Solve System of Equations

Solving Systems with Nonlinear Equations

This pattern gives you a system where at least one equation is nonlinear — usually a quadratic paired with a linear equation. The strategy is almost always substitution: set the two expressions for $y$ equal to each other, solve the resulting equation, and then find the other variable.

The Core Method

Given $y = \text{linear}$ and $y = \text{quadratic}$, set them equal:

Linear $=$ Quadratic → rearrange to standard form → solve for $x$ → plug back in for $y$

Worked Examples

Example 1. $a = -3$ and $b = a^2 + 5$. If $(a, b)$ is the solution, what is $b$?

A) $4$
B) $-4$
C) $14$
D) $2$

Substitute $a = -3$ into the second equation:
$b = (-3)^2 + 5 = 9 + 5 = 14$
Gotcha: Option B ($-4$) comes from computing $(-3)^2 = -9$ instead of $+9$. Remember: squaring any number (positive or negative) always gives a positive result.
The answer is C.

Example 2. $y = 54$ and $y = x^2 + 5$. What is a possible value of $x$?

A) $49$
B) $5$
C) $54$
D) $7$

Substitute $y = 54$: $54 = x^2 + 5$
$x^2 = 49$
$x = \pm 7$
Gotcha: Option A ($49$) is the value of $x^2$, not $x$. After isolating $x^2$, you still need to take the square root.
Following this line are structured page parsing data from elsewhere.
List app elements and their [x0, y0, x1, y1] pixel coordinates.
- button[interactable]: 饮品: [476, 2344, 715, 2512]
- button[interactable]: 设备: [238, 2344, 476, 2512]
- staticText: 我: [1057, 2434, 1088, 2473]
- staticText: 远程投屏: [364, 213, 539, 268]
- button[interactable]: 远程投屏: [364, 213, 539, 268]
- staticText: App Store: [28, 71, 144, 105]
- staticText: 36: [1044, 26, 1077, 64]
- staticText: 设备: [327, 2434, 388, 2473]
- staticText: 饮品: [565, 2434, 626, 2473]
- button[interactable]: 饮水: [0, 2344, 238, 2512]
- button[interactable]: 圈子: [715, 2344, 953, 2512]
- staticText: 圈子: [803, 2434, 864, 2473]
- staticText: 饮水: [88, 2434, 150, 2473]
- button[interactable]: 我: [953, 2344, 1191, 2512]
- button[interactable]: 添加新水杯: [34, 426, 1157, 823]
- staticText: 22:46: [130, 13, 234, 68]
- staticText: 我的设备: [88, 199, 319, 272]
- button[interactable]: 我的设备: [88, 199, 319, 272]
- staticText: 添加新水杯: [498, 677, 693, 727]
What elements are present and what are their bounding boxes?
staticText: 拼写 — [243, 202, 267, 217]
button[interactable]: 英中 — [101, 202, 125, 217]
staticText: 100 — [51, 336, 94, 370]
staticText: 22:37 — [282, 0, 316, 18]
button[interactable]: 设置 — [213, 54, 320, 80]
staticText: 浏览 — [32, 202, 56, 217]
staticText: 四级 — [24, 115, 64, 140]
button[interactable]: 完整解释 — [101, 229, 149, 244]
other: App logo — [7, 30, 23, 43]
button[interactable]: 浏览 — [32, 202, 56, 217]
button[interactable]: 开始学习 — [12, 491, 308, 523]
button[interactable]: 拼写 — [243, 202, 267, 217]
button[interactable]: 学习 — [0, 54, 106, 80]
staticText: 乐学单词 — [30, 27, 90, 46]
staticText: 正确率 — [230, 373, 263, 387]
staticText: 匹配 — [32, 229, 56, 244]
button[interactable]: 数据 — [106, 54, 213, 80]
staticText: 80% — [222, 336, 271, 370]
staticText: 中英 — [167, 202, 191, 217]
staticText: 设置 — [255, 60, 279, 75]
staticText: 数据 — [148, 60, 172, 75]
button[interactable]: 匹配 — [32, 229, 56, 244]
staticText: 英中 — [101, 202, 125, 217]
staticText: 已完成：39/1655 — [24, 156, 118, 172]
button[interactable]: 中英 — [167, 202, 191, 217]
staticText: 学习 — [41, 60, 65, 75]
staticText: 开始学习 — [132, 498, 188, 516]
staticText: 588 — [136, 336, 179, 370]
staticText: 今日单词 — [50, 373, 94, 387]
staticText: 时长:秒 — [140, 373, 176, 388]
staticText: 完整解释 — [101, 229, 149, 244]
Both $7$ and $-7$ are valid, but only $7$ appears in the choices.
The answer is D.

Example 3. $y = 2(x-5)(x+1)$ and $y = 12x - 60$. Which ordered pair is a solution?

A) $(0, 5)$
B) $(5, 0)$
C) $(-1, 0)$
D) $(5, -10)$

Set equal: $2(x-5)(x+1) = 12x - 60$
Factor the right side: $12(x - 5)$
$2(x-5)(x+1) = 12(x-5)$
If $x \neq 5$, divide both sides by $(x - 5)$: $2(x+1) = 12$, so $x + 1 = 6$, $x = 5$.
But we assumed $x \neq 5$... that means $x = 5$ is the only solution. Plug in: $y = 12(5) - 60 = 0$.
Solution: $(5, 0)$
Gotcha: Options A and C are x-intercepts or y-intercepts of individual equations, not intersection points of the system. The solution must satisfy both equations simultaneously.
The answer is B.

Example 4. $y = x + 2$ and $y = x^2 + 6x - 22$. What is the greatest possible value of $y$?

A) $-8$
B) $-6$
C) $3$
D) $5$

Set equal: $x + 2 = x^2 + 6x - 22$
$0 = x^2 + 5x - 24$
Factor: $(x + 8)(x - 3) = 0$, so $x = -8$ or $x = 3$
Find $y$ for each: $y = -8 + 2 = -6$ or $y = 3 + 2 = 5$
The greatest $y$ is $5$.
Gotcha: Don't confuse the $x$-values with the $y$-values. The question asks for the greatest $y$, not the greatest $x$. Always plug back into one of the original equations.
The answer is D.

Example 5. $6x + y = -10$ and $y = 2x^2 - 226$. What is one possible value of $x$?

A) $-6$
B) $12$
C) $9$
D) $-10$

From the first equation: $y = -6x - 10$
Substitute: $-6x - 10 = 2x^2 - 226$
$0 = 2x^2 + 6x - 216$
$0 = x^2 + 3x - 108$
Factor: $(x + 12)(x - 9) = 0$, so $x = -12$ or $x = 9$
The answer is C (either $x = 9$ works; $-12$ is not among the choices).

What to Do on Test Day

• Substitution is the go-to. If one equation is already solved for $y$ (or $x$), plug it into the other equation.
• After substitution, rearrange to standard form ($ax^2 + bx + c = 0$) and factor or use the quadratic formula.
• Squaring a negative gives a positive. $(-3)^2 = 9$, not $-9$.
• Don't stop at $x^2 = k$. Take the square root to get $x = \pm\sqrt{k}$, then check which values are among the answer choices.
• Two solutions are common. A linear-quadratic system typically has $0$, $1$, or $2$ intersection points. If asked for the "greatest" value, find both and pick the larger one.
• Plug back in to find $y$ after solving for $x$. Many wrong answers are $x$-values when the question asks for $y$, or vice versa.